In 1807, she was working in Portsmouth as a dress-maker for a Miss Warren. In 1808, she moved to Gosport where she worked as a housemaid and it was at this time the Portsmouth Company of actors made their annual visit to her home city. An actor named Mardyn "of low habits" was among its members; he played the "second-rate lover's parts" and also sang. Among his popular numbers was 'Darby Kelly, O!', which was "sung by Mr. Mardyn at all the theatres and public places of amusement in London, with general applause." He met the attractive 16 year-old Charlotte Mardyn; she being ambitious for a better life and wishing to escape the drudgery of the kitchen the two quickly married and she joined the Portsmouth Company. In 1808, at the theatre in Portsmouth, she made her first appearance, opposite her husband in the farce The Jew and the Doctor. Being illiterate, her parts had to be taught to her. Lacking in experience and confidence, she experienced stage fright at first, and she was not a success. She played walk-on roles and appeared in crowd scenes and did a little dancing. At this time, a critic wrote "Her beauty of face, and symmetry of form were well adapted for it; but alas! when she had to open her mouth, all the illusion was destroyed." While her husband turned more to drink Charlotte Mardyn set about improving her education and her grammar and pronunciation and she separated from her husband. By 1810 she had at least one child.

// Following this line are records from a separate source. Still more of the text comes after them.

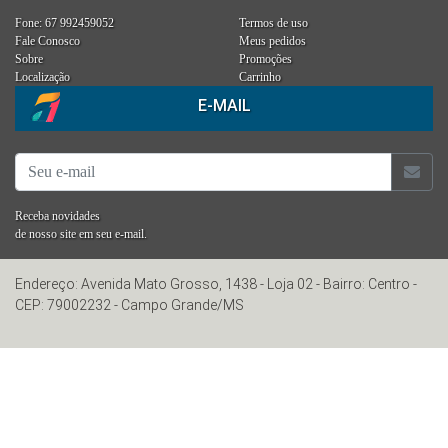
Fone: 67 992459052
Termos de uso
Fale Conosco
Meus pedidos
Sobre
Promoções
Localização
Carrinho
E-MAIL
Receba novidades
de nosso site em seu e-mail.
Endereço: Avenida Mato Grosso, 1438 - Loja 02 - Bairro: Centro -
CEP: 79002232 - Campo Grande/MS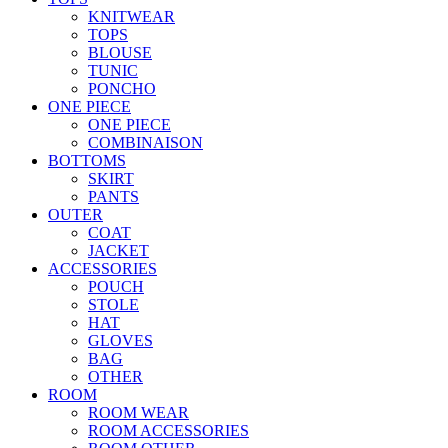
KNITWEAR
TOPS
BLOUSE
TUNIC
PONCHO
ONE PIECE
ONE PIECE
COMBINAISON
BOTTOMS
SKIRT
PANTS
OUTER
COAT
JACKET
ACCESSORIES
POUCH
STOLE
HAT
GLOVES
BAG
OTHER
ROOM
ROOM WEAR
ROOM ACCESSORIES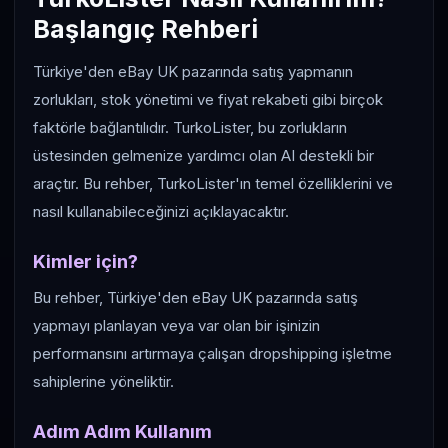
Başlangıç Rehberi
Türkiye'den eBay UK pazarında satış yapmanın
zorlukları, stok yönetimi ve fiyat rekabeti gibi birçok
faktörle bağlantılıdır. TurkoLister, bu zorlukların
üstesinden gelmenize yardımcı olan AI destekli bir
araçtır. Bu rehber, TurkoLister'ın temel özelliklerini ve
nasıl kullanabileceğinizi açıklayacaktır.
Kimler için?
Bu rehber, Türkiye'den eBay UK pazarında satış
yapmayı planlayan veya var olan bir işinizin
performansını artırmaya çalışan dropshipping işletme
sahiplerine yöneliktir.
Adım Adım Kullanım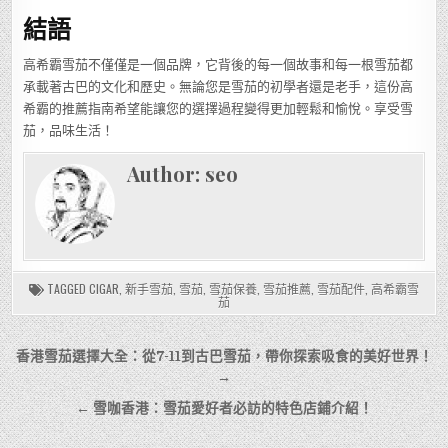
結語
高希霸雪茄不僅僅是一個品牌，它背後的每一個故事和每一根雪茄都
承載著古巴的文化和歷史。無論您是雪茄的初學者還是老手，這份高
希霸的推薦指南希望能讓您的選擇過程變得更加輕鬆和愉悅。享受雪
茄，品味生活！
Author:
seo
TAGGED
CIGAR
,
新手雪茄
,
雪茄
,
雪茄保養
,
雪茄推薦
,
雪茄配件
,
高希霸雪
茄
文
香港雪茄選擇大全：從7-11到古巴雪茄，帶你探索吸食的美好世界！
章
→
導
← 雪咖香港：雪茄愛好者必訪的特色店鋪介紹！
覽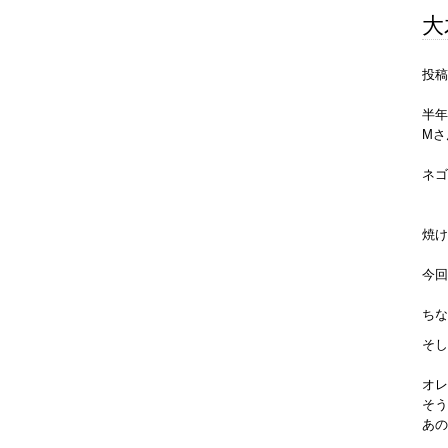
大
投稿
半年
Mさ
ネゴ
焼け
今回
ちな
そし
オレ
そう
あの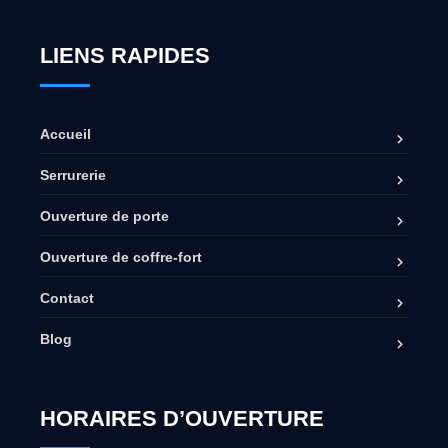
LIENS RAPIDES
Accueil
Serrurerie
Ouverture de porte
Ouverture de coffre-fort
Contact
Blog
HORAIRES D’OUVERTURE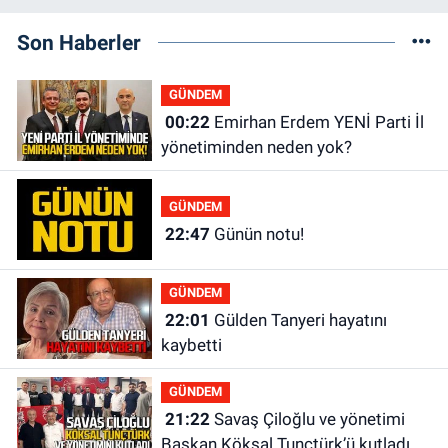
Son Haberler
GÜNDEM
00:22
Emirhan Erdem YENİ Parti İl
yönetiminden neden yok?
GÜNDEM
22:47
Günün notu!
GÜNDEM
22:01
Gülden Tanyeri hayatını
kaybetti
GÜNDEM
21:22
Savaş Çiloğlu ve yönetimi
Başkan Köksal Tunçtürk’ü kutladı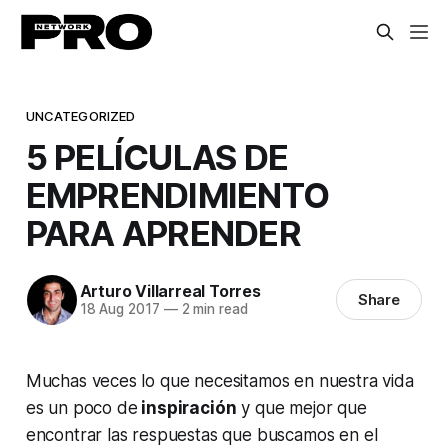
UNCATEGORIZED
5 PELÍCULAS DE
EMPRENDIMIENTO
PARA APRENDER
Arturo Villarreal Torres
Share
18 Aug 2017
—
2 min read
Muchas veces lo que necesitamos en nuestra vida
es un poco de
inspiración
y que mejor que
encontrar las respuestas que buscamos en el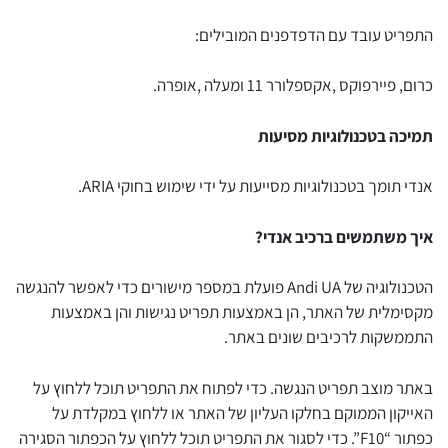
התפריט עובד עם הדפדפנים המובילים:
כרום, פיירפוקס ,אקספלורר 11 ומעלה ,אופרה.
תמיכה בטכנולוגיות מסיעות
אנדי תומך בטכנולוגיות מסייעות על ידי שימוש בחוקי ARIA.
איך משתמשים ברכיב אנדי?
הטכנולוגיה של Andi UA פועלת במספר מישורים כדי לאפשר להנגשה
מקסימלית של האתר, הן באמצעות תפריט נגישות והן באמצעות
התממשקות לרכיבים שונים באתר.
באתר מוצב תפריט הנגשה. כדי לפתוח את התפריט תוכל ללחוץ על
האייקון הממוקם בחלקו העליון של האתר או ללחוץ במקלדת על
כפתור “F10”. כדי לסגור את התפריט תוכל ללחוץ על הכפתור הסגירה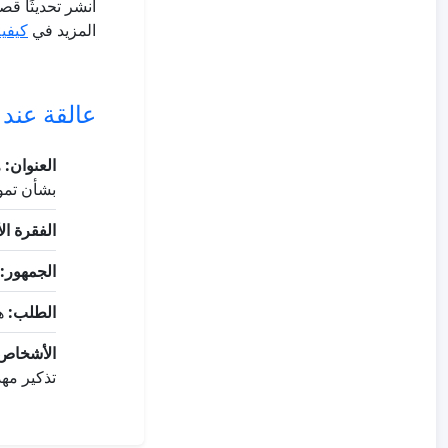
انشر تحديثًا قص
المزيد في
كيفية
عالقة عند 30؟ تحقق من هذه
العنوان:
ه
بشأن تموي
الفقرة ال
الجمهور:
الطلب:
هل
الأشخاص 
تذكير مهذ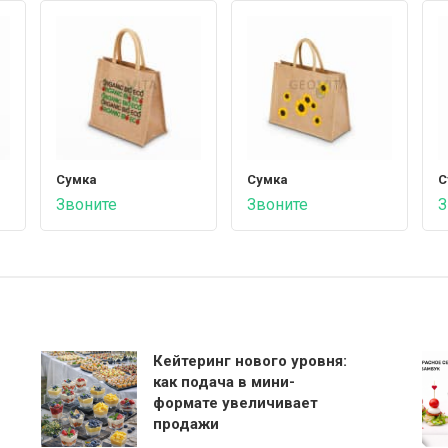
Сумка
Сумка
С
Звоните
Звоните
З
Кейтеринг нового уровня:
как подача в мини-
формате увеличивает
продажи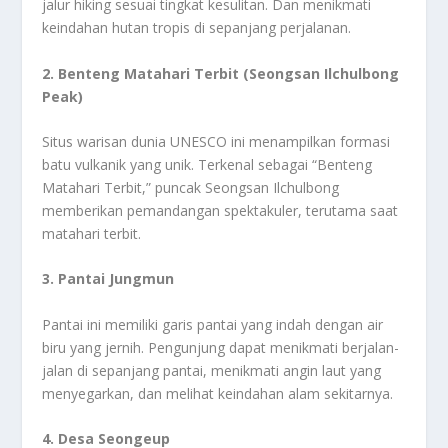
jalur hiking sesuai tingkat kesulitan. Dan menikmati
keindahan hutan tropis di sepanjang perjalanan.
2. Benteng Matahari Terbit (Seongsan Ilchulbong
Peak)
Situs warisan dunia UNESCO ini menampilkan formasi
batu vulkanik yang unik. Terkenal sebagai “Benteng
Matahari Terbit,” puncak Seongsan Ilchulbong
memberikan pemandangan spektakuler, terutama saat
matahari terbit.
3. Pantai Jungmun
Pantai ini memiliki garis pantai yang indah dengan air
biru yang jernih. Pengunjung dapat menikmati berjalan-
jalan di sepanjang pantai, menikmati angin laut yang
menyegarkan, dan melihat keindahan alam sekitarnya.
4. Desa Seongeup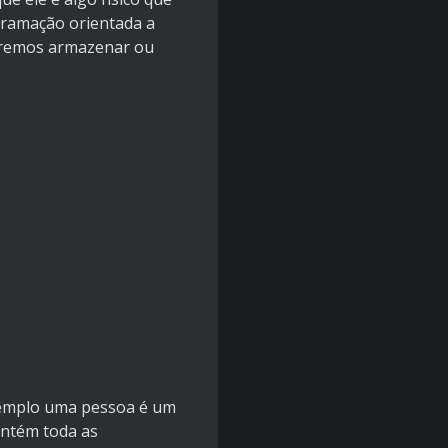
gramação orientada a
ueremos armazenar ou
 exemplo uma pessoa é um
ontém toda as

She gained employment at the Theatre Royal, Bath where the manager William Wyatt Dimond became her tutor and mentor. Having improved her dramatic skills, she moved to the Crow Street Theatre in Dublin where she became known as the "Venus of Crow Street". In 1811, she was a figure-dancer at the Tottenham Street Theatre where she became a success and where she played the Housemaid in Love in a Village.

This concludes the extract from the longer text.